Ical dan Anas Tak Sepopuler Hatta Rajasa

Ical dan Anas Tak Sepopuler Hatta Rajasa

- detikNews
Selasa, 28 Des 2010 22:35 WIB
Jakarta - Sejumlah tokoh politik terhitung sering mendapat perhatian media massa nasional pada akhir tahun inim Popularitas mereka bisa terus menanjak hingga memperbesar peluang jadi Capres 2014.

Berdasar hasil survey Developing Countries Studies Centre (DCSC) Indonesia, ada empat politisi yang mendominasi pemberitaan 2010. Mereka adalah Hatta Rajasa (PAN), Aburizal Bakrie (Golkar), Muhaimin Iskandar (PKB) dan Anas Urbaningrum (PD).

"Survei ini dilakukan untuk melihat nama-nama tokoh yang dianggap mempunyai peluang maju dalam pencalonan presiden 2014," kata Zainal Budiyono, direktur eksekutif DCSC Indonesia, melalui surat elektronik, Selasa (28/12/2010).

SCROLL TO CONTINUE WITH CONTENT

Survey dilakukan terhadap 1.185 berita politik yang muncul di tujuh surat kabar nasional terbitan pada 18 Oktober–18 Desember 2010. Periode itu dipilih sebab suhu politik nasional relatif stabil bila dibanding awal dan pertengahan tahun ini, maka cukup fair untuk menilai paparan media massa terhadap politisi.

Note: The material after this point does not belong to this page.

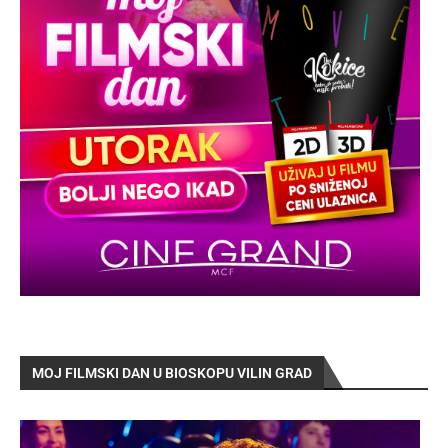
MOJ FILMSKI DAN U BIOSKOPU VILIN GRAD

"Hatta Rajasa ditempatkan media dengan porsi terbanyak, 24.6%. Dia disusul Aburizal Bakrie (21.2%), Muhaimin Iskandar, (17.0%) lalu Anas Urbaningrum (16,7%)," papar Zainal.

Dia membenarkan pelaksanaan tahapan pemilu masih jauh. Tapi peluang tokoh partai politik untuk berlaga pada Pilpres 2014 justru sudah sejak dini dibangun oleh para bakal calon kontestannya.

"Pemilu adalah proses demokrasi yang tidak instan, kemunculan capres pun demikian. Dia tidak muncul tiba-tiba layaknya, semua perlu proses cukup panjang," jelas Zainal.

Lalu mengapa hanya ketua umum parpol yang disurvey? Semua dari parpol koalisi pula. Bagaimana dengan Wiranto dan Megawati?

"Kami mengacu pada UU Pemilu, di mana calon Presiden harus diajukan oleh partai politik yang memenuhi electoral  threshold. Melihat pola dua pilpres terakhir, kecuali SBY, seluruh kontestannya adalah ketua umum parpol besar," jawab Zainal.

"Totalnya ada 10 orang yang kami jadikan obyek suvey. Megawati, Wiranto dan Prabowo yang bertarung di Pemilu 2009, berada di peringkat enam, tujuh dan delapann" sambungnya.